At the heart of healthcare
Laboratory tests are a critical part of the $2.7 trillion U.S. healthcare market. When your doctor draws blood, tissue or other specimens, those tests will determine how about 70 percent of healthcare dollars are spent. That’s equivalent to 13 percent of U.S. gross domestic product.
And that amount is set to increase, with expanded healthcare coverage, a focus on preventative care, advances in testing technology and the “silver tsunami” of our aging baby boomer generation.
In other words, this is an industry where a 99-percent-effective rate is not good enough.
A missed pick-up means a specimen could sit over the weekend and lose viability for testing. This is a life-or-death issue.
Simply improving transport time for sepsis testing would reduce death rates now eclipsing 250,000 annually in the United States alone.

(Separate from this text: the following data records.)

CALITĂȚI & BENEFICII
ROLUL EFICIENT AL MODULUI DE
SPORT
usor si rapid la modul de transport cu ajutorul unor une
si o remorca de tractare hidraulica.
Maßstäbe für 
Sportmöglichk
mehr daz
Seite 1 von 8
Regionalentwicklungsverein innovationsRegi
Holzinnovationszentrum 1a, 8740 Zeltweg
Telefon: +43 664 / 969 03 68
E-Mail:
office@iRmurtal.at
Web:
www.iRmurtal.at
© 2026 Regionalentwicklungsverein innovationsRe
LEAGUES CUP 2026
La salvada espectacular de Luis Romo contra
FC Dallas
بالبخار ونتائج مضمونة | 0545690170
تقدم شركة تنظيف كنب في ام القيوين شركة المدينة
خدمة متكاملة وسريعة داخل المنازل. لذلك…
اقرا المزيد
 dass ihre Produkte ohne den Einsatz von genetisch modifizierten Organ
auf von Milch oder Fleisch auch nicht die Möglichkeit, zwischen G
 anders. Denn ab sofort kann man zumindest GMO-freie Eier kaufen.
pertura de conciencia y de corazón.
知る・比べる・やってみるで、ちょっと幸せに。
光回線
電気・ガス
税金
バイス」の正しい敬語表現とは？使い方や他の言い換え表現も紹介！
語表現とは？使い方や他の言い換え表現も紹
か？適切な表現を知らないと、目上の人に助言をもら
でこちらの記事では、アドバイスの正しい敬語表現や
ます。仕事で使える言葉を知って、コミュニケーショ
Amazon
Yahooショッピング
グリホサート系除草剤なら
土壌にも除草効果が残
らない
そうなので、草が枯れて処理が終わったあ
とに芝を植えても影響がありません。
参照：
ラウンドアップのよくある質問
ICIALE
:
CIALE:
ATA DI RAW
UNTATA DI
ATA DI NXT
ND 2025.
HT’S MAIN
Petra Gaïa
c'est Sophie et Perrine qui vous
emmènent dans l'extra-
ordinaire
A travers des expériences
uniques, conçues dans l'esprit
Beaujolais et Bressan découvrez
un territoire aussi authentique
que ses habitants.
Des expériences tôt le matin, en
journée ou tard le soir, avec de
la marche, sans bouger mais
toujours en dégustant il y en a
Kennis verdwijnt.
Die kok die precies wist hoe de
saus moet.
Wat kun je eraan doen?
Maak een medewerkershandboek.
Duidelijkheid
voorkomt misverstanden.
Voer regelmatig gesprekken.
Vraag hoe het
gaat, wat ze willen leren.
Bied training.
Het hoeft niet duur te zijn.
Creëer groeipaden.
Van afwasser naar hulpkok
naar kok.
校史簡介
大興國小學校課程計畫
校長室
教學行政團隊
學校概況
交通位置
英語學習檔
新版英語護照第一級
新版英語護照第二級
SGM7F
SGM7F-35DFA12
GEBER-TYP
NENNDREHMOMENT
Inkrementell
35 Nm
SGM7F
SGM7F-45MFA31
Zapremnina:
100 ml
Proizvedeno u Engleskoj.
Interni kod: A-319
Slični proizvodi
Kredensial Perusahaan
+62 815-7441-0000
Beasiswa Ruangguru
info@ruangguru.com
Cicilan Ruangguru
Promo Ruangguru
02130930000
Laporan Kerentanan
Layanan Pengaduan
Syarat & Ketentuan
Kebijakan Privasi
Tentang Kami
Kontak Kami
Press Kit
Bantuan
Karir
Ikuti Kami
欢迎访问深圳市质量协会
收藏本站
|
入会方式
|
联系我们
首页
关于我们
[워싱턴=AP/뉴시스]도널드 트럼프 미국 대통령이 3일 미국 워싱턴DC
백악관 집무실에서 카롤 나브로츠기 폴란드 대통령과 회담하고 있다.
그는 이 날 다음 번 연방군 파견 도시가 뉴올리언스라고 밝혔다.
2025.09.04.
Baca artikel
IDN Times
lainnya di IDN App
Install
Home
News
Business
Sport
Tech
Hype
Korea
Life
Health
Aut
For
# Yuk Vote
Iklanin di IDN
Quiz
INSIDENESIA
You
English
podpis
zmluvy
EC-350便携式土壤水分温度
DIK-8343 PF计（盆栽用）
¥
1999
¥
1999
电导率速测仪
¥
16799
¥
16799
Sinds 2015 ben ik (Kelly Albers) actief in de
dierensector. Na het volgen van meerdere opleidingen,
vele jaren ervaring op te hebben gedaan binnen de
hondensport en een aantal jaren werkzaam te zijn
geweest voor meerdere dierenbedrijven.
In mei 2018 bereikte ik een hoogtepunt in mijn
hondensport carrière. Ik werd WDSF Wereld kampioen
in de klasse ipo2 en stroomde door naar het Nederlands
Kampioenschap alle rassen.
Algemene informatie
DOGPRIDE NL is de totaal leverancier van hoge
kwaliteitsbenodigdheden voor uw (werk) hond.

To achieve improved efficiency and increased value, labs must look at logistics as a strategic lever in their business model.
What you can do
For logistics to play its part, however, we must boost awareness. If you don’t know about sepsis, you probably won’t get tested.
“Once you know the truth about sepsis, it’s impossible to look away.”
Initial treatment for sepsis is intravenous fluids and antibiotics. Depending on severity, treatment in an intensive care unit may include many more types of medications, such as vasopressors, which raise blood pressure, and even life support, such as ventilators, which help patients breathe. Surgery might be necessary to eliminate or control the infection.
Sepsis can be prevented in most cases by preventing infections or treating them promptly. Remember to:
- Wash your hands thoroughly and frequently.
- Look for signs of skin breakdown and infection.
- See your healthcare professional about any infections, ask if it could be sepsis and follow treatment plans as prescribed.
- Stay current on vaccines.
Hitting new benchmarks
At Sepsis Alliance, we have a clear vision of the path ahead in the fight against sepsis. Our goals include:
- Raising sepsis awareness to 60 percent by the end of this year, to 75 percent by 2020 and to 95 percent by 2025.
- Ensuring that every health worker has access to sepsis training by 2018.
- Confirming hospitals have a sepsis protocol – 50 percent by 2018, 90 percent by 2020.
- Reducing sepsis mortality by half by 2020.
We must remember that these aren’t just statistics. These are people. These are people like my daughter, Erin, who deserved better. Right now, sepsis is the third leading cause of death in the United States.
I’m confident we’re on the verge of a real breakthrough, thanks to improved logistics, streamlined testing and a better collective awareness of unmet medical need.